WHAT YOU WILL DO: All entries below must be written out verbatim, and the images must be dropped.

LISTED ENTRIES:
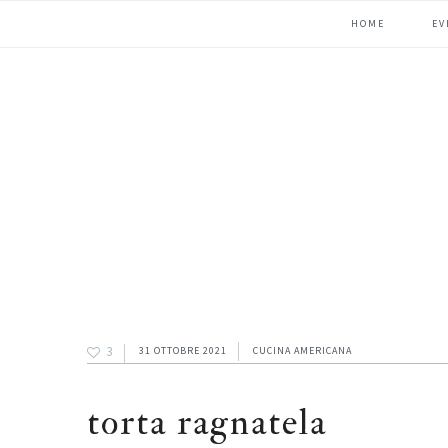
Passa
Passa
Passa
HOME
EV
alla
al
alla
navigazione
contenuto
barra
primaria
principale
laterale
primaria
3
31 OTTOBRE 2021
CUCINA AMERICANA
torta ragnatela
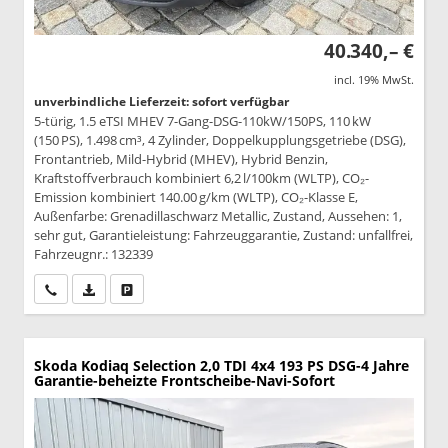
40.340,– €
incl. 19% MwSt.
unverbindliche Lieferzeit: sofort verfügbar
5-türig, 1.5 eTSI MHEV 7-Gang-DSG-110kW/150PS, 110 kW
(150 PS), 1.498 cm³, 4 Zylinder, Doppelkupplungsgetriebe (DSG),
Frontantrieb, Mild-Hybrid (MHEV), Hybrid Benzin,
Kraftstoffverbrauch kombiniert 6,2 l/100km (WLTP), CO₂-
Emission kombiniert 140.00 g/km (WLTP), CO₂-Klasse E,
Außenfarbe: Grenadillaschwarz Metallic, Zustand, Aussehen: 1,
sehr gut, Garantieleistung: Fahrzeuggarantie, Zustand: unfallfrei,
Fahrzeugnr.: 132339
Wir rufen Sie an
PDF-Datei, Fahrzeugexposé drucken
Drucken, parken oder vergleichen
Skoda Kodiaq
Selection 2,0 TDI 4x4 193 PS DSG-4 Jahre
Garantie-beheizte Frontscheibe-Navi-Sofort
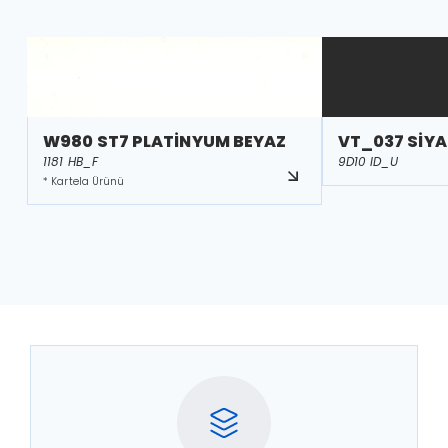
W980 ST7 PLATİNYUM BEYAZ
VT_037 SİY
1181 HB_F
9D10 ID_U
* Kartela Ürünü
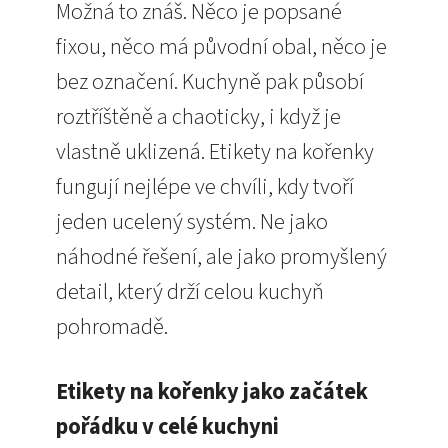
Možná to znáš. Něco je popsané
fixou, něco má původní obal, něco je
bez označení. Kuchyně pak působí
roztříštěně a chaoticky, i když je
vlastně uklizená. Etikety na kořenky
fungují nejlépe ve chvíli, kdy tvoří
jeden ucelený systém. Ne jako
náhodné řešení, ale jako promyšlený
detail, který drží celou kuchyň
pohromadě.
Etikety na kořenky jako začátek
pořádku v celé kuchyni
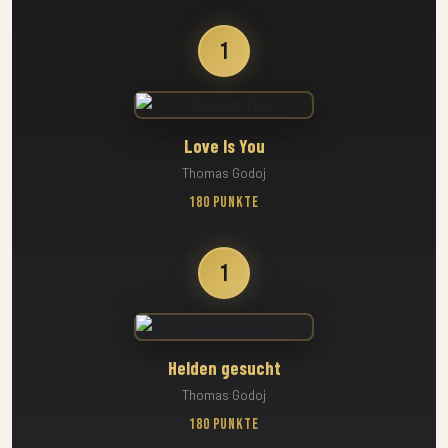
1
Love Is You
Thomas Godoj
180 Punkte
1
Helden gesucht
Thomas Godoj
180 Punkte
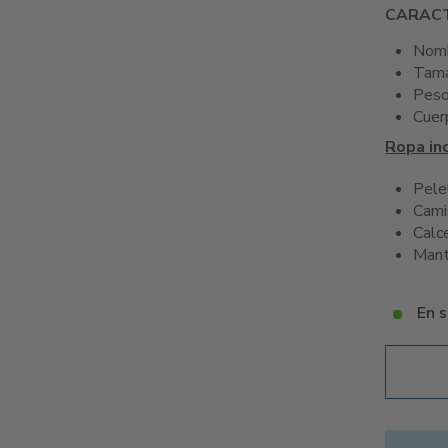
CARACT
Nomb
Tama
Peso
Cuer
Ropa inc
Pele
Cami
Calc
Man
En s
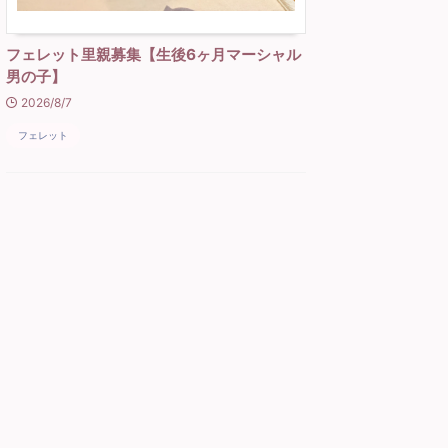
フェレット里親募集【生後6ヶ月マーシャル
男の子】
2026/8/7
フェレット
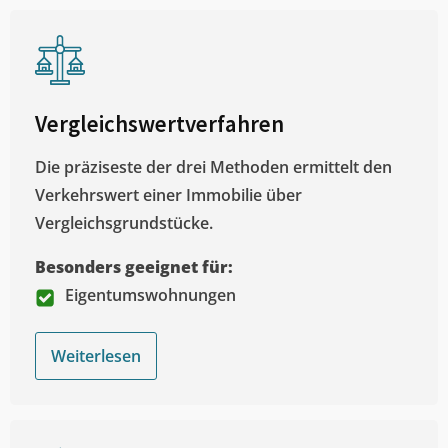
Vergleichswertverfahren
Die präziseste der drei Methoden ermittelt den
Verkehrswert einer Immobilie über
Vergleichsgrundstücke.
Besonders geeignet für:
Eigentumswohnungen
Weiterlesen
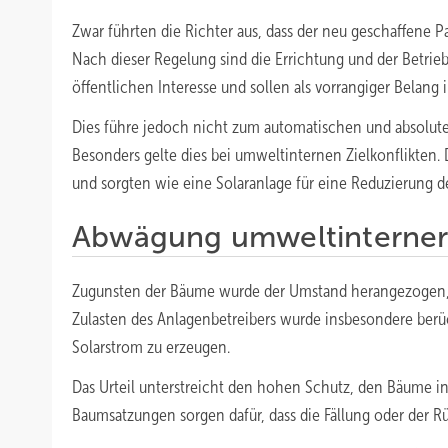
Zwar führten die Richter aus, dass der neu geschaffene P
Nach dieser Regelung sind die Errichtung und der Betri
öffentlichen Interesse und sollen als vorrangiger Bela
Dies führe jedoch nicht zum automatischen und absolute
Besonders gelte dies bei umweltinternen Zielkonflikten.
und sorgten wie eine Solaranlage für eine Reduzierung de
Abwägung umweltinterner 
Zugunsten der Bäume wurde der Umstand herangezogen, d
Zulasten des Anlagenbetreibers wurde insbesondere berüc
Solarstrom zu erzeugen.
Das Urteil unterstreicht den hohen Schutz, den Bäume i
Baumsatzungen sorgen dafür, dass die Fällung oder der Rü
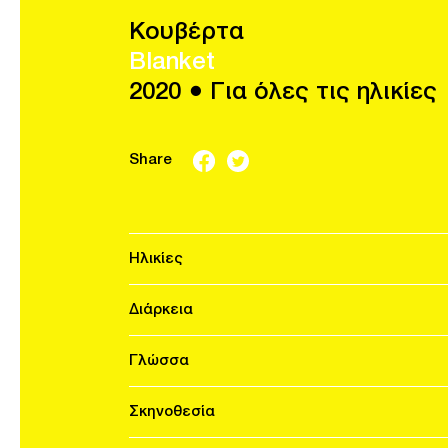
Κουβέρτα
Blanket
2020 ● Για όλες τις ηλικίες
Share
Ηλικίες
Διάρκεια
Γλώσσα
Σκηνοθεσία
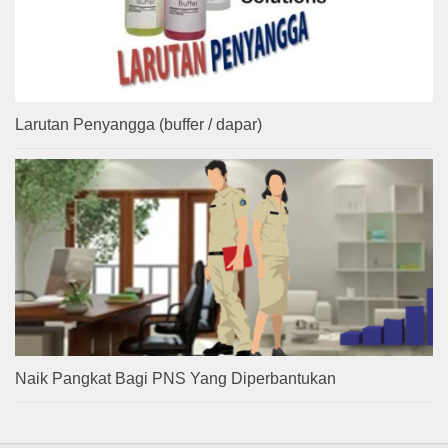
Larutan Penyangga (buffer / dapar)
Naik Pangkat Bagi PNS Yang Diperbantukan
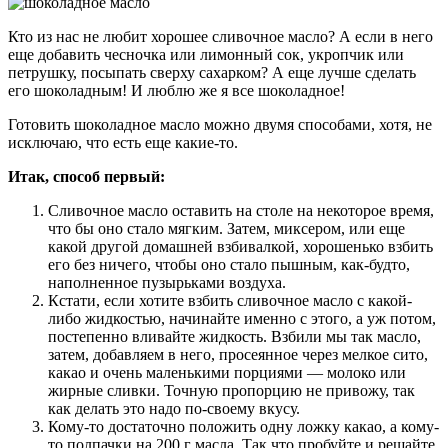
Кто из нас не любит хорошее сливочное масло? А если в него
еще добавить чесночка или лимонный сок, укропчик или
петрушку, посыпать сверху сахарком? А еще лучше сделать
его шоколадным! И люблю же я все шоколадное!
Готовить шоколадное масло можно двумя способами, хотя, не
исключаю, что есть еще какие-то.
Итак, способ первый:
Сливочное масло оставить на столе на некоторое время,
что бы оно стало мягким. Затем, миксером, или еще
какой другой домашней взбивалкой, хорошенько взбить
его без ничего, чтобы оно стало пышным, как-будто,
наполненное пузырьками воздуха.
Кстати, если хотите взбить сливочное масло с какой-
либо жидкостью, начинайте именно с этого, а уж потом,
постепенно вливайте жидкость. Взбили мы так масло,
затем, добавляем в него, просеянное через мелкое сито,
какао и очень маленькими порциями — молоко или
жирные сливки. Точную пропорцию не привожу, так
как делать это надо по-своему вкусу.
Кому-то достаточно положить одну ложку какао, а кому-
то полпачки на 200 г масла. Так что пробуйте и решайте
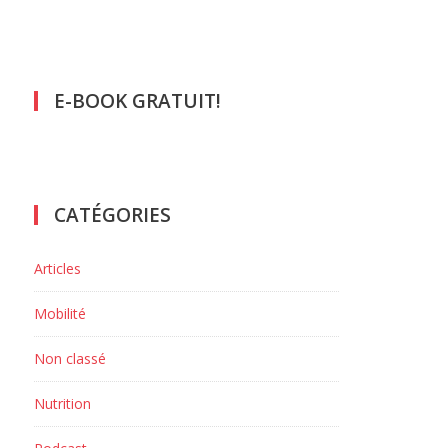
E-BOOK GRATUIT!
CATÉGORIES
Articles
Mobilité
Non classé
Nutrition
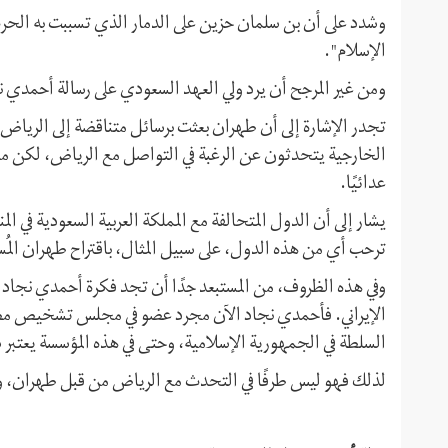
وشدد على أن بن سلمان حزين على الدمار الذي تسببت به الحر
الإسلام".
ومن غير المرجح أن يرد ولي العهد السعودي على رسالة أحمدي نج
تجدر الإشارة إلى أن طهران بعثت برسائل متناقضة إلى الرياض 
الخارجية يتحدثون عن الرغبة في التواصل مع الرياض، لكن موقف
عدائيًا.
يشار إلى أن الدول المتحالفة مع المملكة العربية السعودية في ا
ترحب أي من هذه الدول، على سبيل المثال، باقتراح طهران المُس
وفي هذه الظروف، من المستبعد جدًا أن تجد فكرة أحمدي نجاد اه
الإيراني. فأحمدي نجاد الآن مجرد عضو في مجلس تشخيص مصل
السلطة في الجمهورية الإسلامية، وحتى في هذه المؤسسة يعتبر
لذلك فهو ليس طرفًا في التحدث مع الرياض من قبل طهران، وهذا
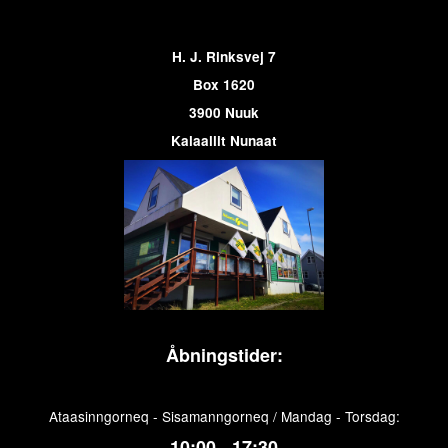
H. J. Rinksvej 7
Box 1620
3900 Nuuk
Kalaallit Nunaat
Åbningstider:
Ataasinngorneq - Sisamanngorneq / Mandag - Torsdag:
10:00 - 17:30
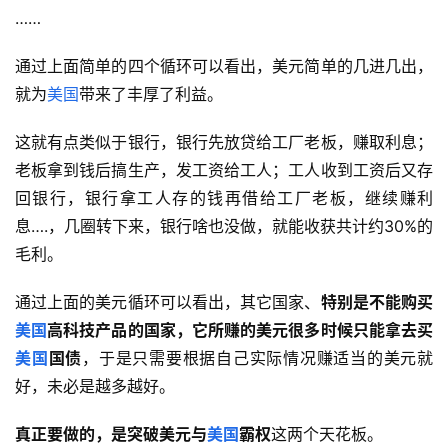
……
通过上面简单的四个循环可以看出，美元简单的几进几出，
就为
美国
带来了丰厚了利益。
这就有点类似于银行，银行先放贷给工厂老板，赚取利息；
老板拿到钱后搞生产，发工资给工人；工人收到工资后又存
回银行，银行拿工人存的钱再借给工厂老板，继续赚利
息….，几圈转下来，银行啥也没做，就能收获共计约30%的
毛利。
通过上面的美元循环可以看出，其它国家、
特别是不能购买
美国
高科技产品的国家，它所赚的美元很多时候只能拿去买
美国
国债
，于是只需要根据自己实际情况赚适当的美元就
好，未必是越多越好。
真正要做的，是突破美元与
美国
霸权
这两个天花板。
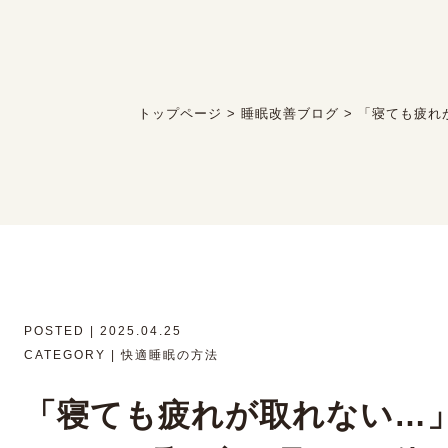
トップページ
>
睡眠改善ブログ
>
「寝ても疲れ
POSTED | 2025.04.25
CATEGORY | 快適睡眠の方法
「寝ても疲れが取れない…」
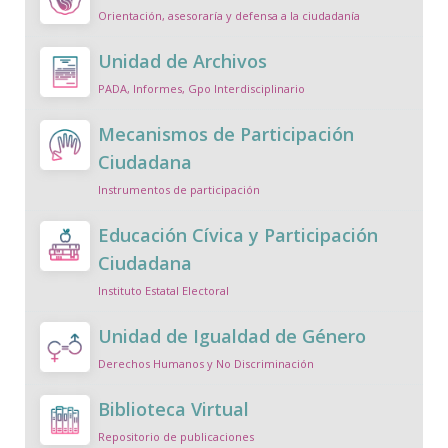
Orientación, asesoraría y defensa a la ciudadanía
Unidad de Archivos
PADA, Informes, Gpo Interdisciplinario
Mecanismos de Participación
Ciudadana
Instrumentos de participación
Educación Cívica y Participación
Ciudadana
Instituto Estatal Electoral
Unidad de Igualdad de Género
Derechos Humanos y No Discriminación
Biblioteca Virtual
Repositorio de publicaciones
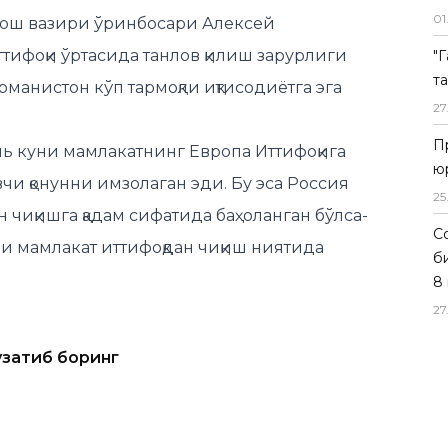
01
 Бош вазири ўринбосари Алексей
тифоқи ўртасида танлов қилиш зарурлиги
"
т
рманистон кўп тармоқли иқтисодиётга эга
27
П
ь куни мамлакатнинг Европа Иттифоқига
ю
и қонунни имзолаган эди. Бу эса Россия
25
чиқишга қадам сифатида баҳоланган бўлса-
Со
ри мамлакат иттифоқдан чиқиш ниятида
б
8 
27
узатиб боринг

ANSWER SPACE:
Passa
Passa
Passa
HOME
EV
alla
al
alla
navigazione
contenuto
barra
primaria
principale
laterale
primaria
3
31 OTTOBRE 2021
CUCINA AMERICANA
torta ragnatela
40.340,– €
incl. 19% MwSt.
unverbindliche Lieferzeit: sofort verfügbar
5-türig, 1.5 eTSI MHEV 7-Gang-DSG-110kW/150PS, 110 kW
(150 PS), 1.498 cm³, 4 Zylinder, Doppelkupplungsgetriebe (DSG),
Frontantrieb, Mild-Hybrid (MHEV), Hybrid Benzin,
Kraftstoffverbrauch kombiniert 6,2 l/100km (WLTP), CO₂-
Emission kombiniert 140.00 g/km (WLTP), CO₂-Klasse E,
Außenfarbe: Grenadillaschwarz Metallic, Zustand, Aussehen: 1,
sehr gut, Garantieleistung: Fahrzeuggarantie, Zustand: unfallfrei,
Fahrzeugnr.: 132339
Wir rufen Sie an
PDF-Datei, Fahrzeugexposé drucken
Drucken, parken oder vergleichen
Skoda Kodiaq
Selection 2,0 TDI 4x4 193 PS DSG-4 Jahre
Garantie-beheizte Frontscheibe-Navi-Sofort
W980 ST7 PLATİNYUM BEYAZ
VT_037 SİY
1181 HB_F
9D10 ID_U
* Kartela Ürünü
Možná to znáš. Něco je popsané
fixou, něco má původní obal, něco je
bez označení. Kuchyně pak působí
roztříštěně a chaoticky, i když je
vlastně uklizená. Etikety na kořenky
fungují nejlépe ve chvíli, kdy tvoří
jeden ucelený systém. Ne jako
náhodné řešení, ale jako promyšlený
detail, který drží celou kuchyň
pohromadě.
Etikety na kořenky jako začátek
pořádku v celé kuchyni
1
Love Is You
Thomas Godoj
180 Punkte
1
Helden gesucht
Thomas Godoj
180 Punkte
CARACT
Nomb
Tama
Peso
Cuer
Ropa inc
Pele
Cami
Calc
Man
En s
フェレット里親募集【生後6ヶ月マーシャル
男の子】
2026/8/7
フェレット
Vergleichswertverfahren
Die präziseste der drei Methoden ermittelt den
Verkehrswert einer Immobilie über
Vergleichsgrundstücke.
Besonders geeignet für:
Eigentumswohnungen
Weiterlesen
Zwar führten die Richter aus, dass der neu geschaffene P
Nach dieser Regelung sind die Errichtung und der Betri
öffentlichen Interesse und sollen als vorrangiger Bela
Dies führe jedoch nicht zum automatischen und absolute
Besonders gelte dies bei umweltinternen Zielkonflikten.
und sorgten wie eine Solaranlage für eine Reduzierung de
Abwägung umweltinterner 
Zugunsten der Bäume wurde der Umstand herangezogen, d
Zulasten des Anlagenbetreibers wurde insbesondere berüc
Solarstrom zu erzeugen.
Das Urteil unterstreicht den hohen Schutz, den Bäume i
Baumsatzungen sorgen dafür, dass die Fällung oder der Rü
Κουβέρτα
Blanket
2020 ● Για όλες τις ηλικίες
Share
Ηλικίες
Διάρκεια
Γλώσσα
Σκηνοθεσία
Larutan Penyangga (buffer / dapar)
Naik Pangkat Bagi PNS Yang Diperbantukan
Кто из нас не любит хорошее сливочное масло? А если в него
еще добавить чесночка или лимонный сок, укропчик или
петрушку, посыпать сверху сахарком? А еще лучше сделать
его шоколадным! И люблю же я все шоколадное!
Готовить шоколадное масло можно двумя способами, хотя, не
исключаю, что есть еще какие-то.
Итак, способ первый:
Сливочное масло оставить на столе на некоторое время,
что бы оно стало мягким. Затем, миксером, или еще
какой другой домашней взбивалкой, хорошенько взбить
его без ничего, чтобы оно стало пышным, как-будто,
наполненное пузырьками воздуха.
Кстати, если хотите взбить сливочное масло с какой-
либо жидкостью, начинайте именно с этого, а уж потом,
постепенно вливайте жидкость. Взбили мы так масло,
затем, добавляем в него, просеянное через мелкое сито,
какао и очень маленькими порциями — молоко или
жирные сливки. Точную пропорцию не привожу, так
как делать это надо по-своему вкусу.
Кому-то достаточно положить одну ложку какао, а кому-
то полпачки на 200 г масла. Так что пробуйте и решайте
E-BOOK GRATUIT!
CATÉGORIES
Articles
Mobilité
Non classé
Nutrition
وشدد على أن بن سلمان حزين على الدمار الذي تسببت به الحر
الإسلام".
ومن غير المرجح أن يرد ولي العهد السعودي على رسالة أحمدي نج
تجدر الإشارة إلى أن طهران بعثت برسائل متناقضة إلى الرياض 
الخارجية يتحدثون عن الرغبة في التواصل مع الرياض، لكن موقف
عدائيًا.
يشار إلى أن الدول المتحالفة مع المملكة العربية السعودية في ا
ترحب أي من هذه الدول، على سبيل المثال، باقتراح طهران المُس
وفي هذه الظروف، من المستبعد جدًا أن تجد فكرة أحمدي نجاد اه
الإيراني. فأحمدي نجاد الآن مجرد عضو في مجلس تشخيص مصل
السلطة في الجمهورية الإسلامية، وحتى في هذه المؤسسة يعتبر
لذلك فهو ليس طرفًا في التحدث مع الرياض من قبل طهران، وهذا
H. J. Rinksvej 7
Box 1620
3900 Nuuk
Kalaallit Nunaat
Åbningstider:
Ataasinngorneq - Sisamanngorneq / Mandag - Torsdag:
10:00 - 17:30
……
通过上面简单的四个循环可以看出，美元简单的几进几出，
就为
美国
带来了丰厚了利益。
这就有点类似于银行，银行先放贷给工厂老板，赚取利息；
老板拿到钱后搞生产，发工资给工人；工人收到工资后又存
回银行，银行拿工人存的钱再借给工厂老板，继续赚利
息….，几圈转下来，银行啥也没做，就能收获共计约30%的
毛利。
通过上面的美元循环可以看出，其它国家、
特别是不能购买
美国
高科技产品的国家，它所赚的美元很多时候只能拿去买
美国
国债
，于是只需要根据自己实际情况赚适当的美元就
好，未必是越多越好。
真正要做的，是突破美元与
美国
霸权
这两个天花板。
トップページ
>
睡眠改善ブログ
>
「寝ても疲れ
POSTED | 2025.04.25
CATEGORY | 快適睡眠の方法
「寝ても疲れが取れない…」
Orientación, asesoraría y defensa a la ciudadanía
Unidad de Archivos
PADA, Informes, Gpo Interdisciplinario
Mecanismos de Participación
Ciudadana
Instrumentos de participación
Educación Cívica y Participación
Ciudadana
Instituto Estatal Electoral
Unidad de Igualdad de Género
Derechos Humanos y No Discriminación
Biblioteca Virtual
Repositorio de publicaciones
01
 Бош вазири ўринбосари Алексей
тифоқи ўртасида танлов қилиш зарурлиги
"
т
рманистон кўп тармоқли иқтисодиётга эга
27
П
ь куни мамлакатнинг Европа Иттифоқига
ю
и қонунни имзолаган эди. Бу эса Россия
25
чиқишга қадам сифатида баҳоланган бўлса-
Со
ри мамлакат иттифоқдан чиқиш ниятида
б
8 
27
узатиб боринг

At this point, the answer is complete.